Ecological modelling in a sea of variable stoichiometry: Dysfunctionality and the legacy of Redfield and Monod

Traditionally models of oceanic pelagic ecology, which also lay at the heart of general circulation models used for climate change simulations and of models describing coastal ecosystem dynamics have employed descriptions of plankton that assume fixed Redfield elemental compositions as inputs for rectangular-hyperbolic (Monod-type, Holling type II) descriptions of resource-limited growth and predation kinetics. The performances of Redfield-Monod and variable stoichiometric models are compared with theoretical expectations and experimental data for descriptions of multi-nutrient limited phytoplankton growth and predator-prey interactions. Serious deficiencies are revealed in Redfield-Monod implementations; such constructs have outputs and/or structural logic contrary to empirical biological knowledge.
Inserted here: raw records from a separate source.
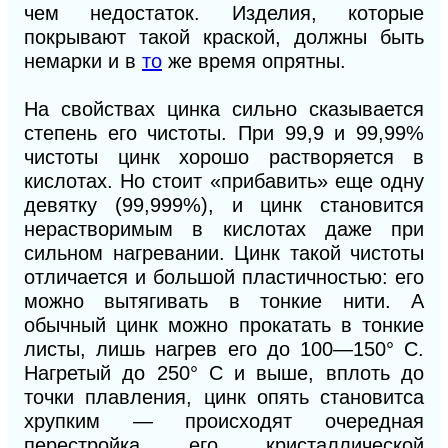
чем недостаток. Изделия, которые
покрывают такой краской, должны быть
немарки и в
то
же время опрятны.
На свойствах цинка сильно сказывается
степень его чистоты. При 99,9 и 99,99%
чистоты цинк хорошо растворяется в
кислотах. Но стоит «прибавить» еще одну
девятку (99,999%), и цинк становится
нерастворимым в кислотах даже при
сильном нагревании. Цинк такой чистоты
отличается и большой пластичностью: его
можно вытягивать в тонкие нити. А
обычный цинк можно прокатать в тонкие
листы, лишь нагрев его до 100—150° С.
Нагретый до 250° С и выше, вплоть до
точки плавления, цинк опять становитса
хрупким — происходят очередная
перестройка его кристаллической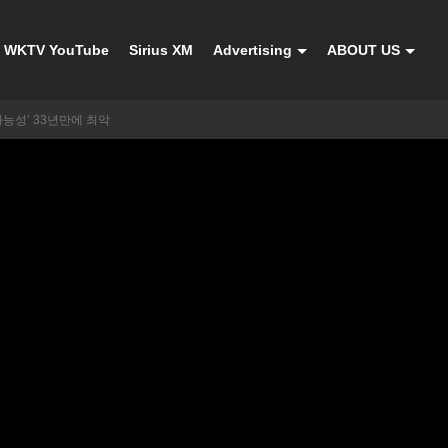
WKTV YouTube
Sirius XM
Advertising
ABOUT US
가능성’ 33년만에 최악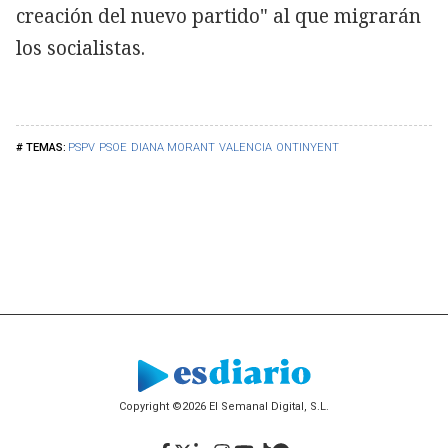
creación del nuevo partido" al que migrarán
los socialistas.
PSPV
PSOE
DIANA MORANT
VALENCIA
ONTINYENT
Copyright ©2026 El Semanal Digital, S.L.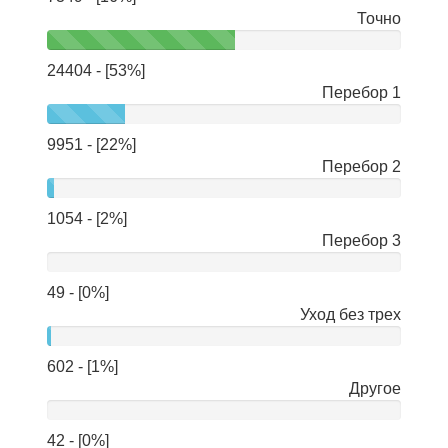
Точно
24404 - [53%]
Перебор 1
9951 - [22%]
Перебор 2
1054 - [2%]
Перебор 3
49 - [0%]
Уход без трех
602 - [1%]
Другое
42 - [0%]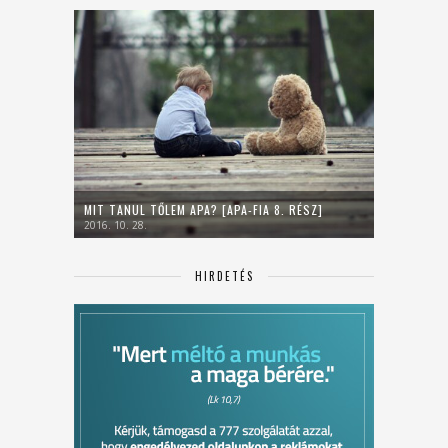
MIT TANUL TŐLEM APA? [APA-FIA 8. RÉSZ]
2016. 10. 28.
HIRDETÉS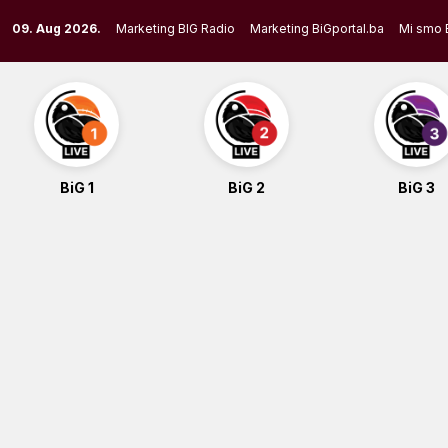
Skip
09. Aug 2026.
Marketing BIG Radio
Marketing BiGportal.ba
Mi smo 
to
content
BiG 1
BiG 2
BiG 3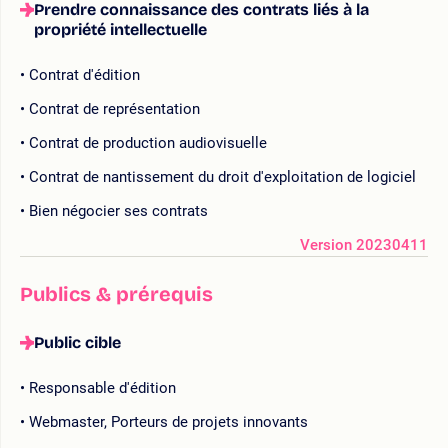
Prendre connaissance des contrats liés à la
propriété intellectuelle
Contrat d'édition
Contrat de représentation
Contrat de production audiovisuelle
Contrat de nantissement du droit d'exploitation de logiciel
Bien négocier ses contrats
Version 20230411
Publics & prérequis
Public cible
Responsable d'édition
Webmaster, Porteurs de projets innovants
For example, Redfield-Monod models often employ nutrient limitation as a significant factor controlling phytoplankton growth, and yet biologically such nutrient limitation is associated with significant variation in elemental stoichiometry. One could argue that reliance on such dysfunctional descriptions is unacceptable, especially in an era when increasing political play is made of model simulations and predictions. Biological studies should examine the consumption and fate of all major nutrients, not just of the limiting nutrient, in order to furnish modellers with the mechanistic understanding, and data, to enable a refined description of the organisms responsible for biogeochemical cycling. Modellers, in turn, should embrace existing experimental and phenomenological observations and update their models accordingly. Simplifications in model structure can then be made from a sound knowledge base rather than by making potentially incorrect a priori assumptions.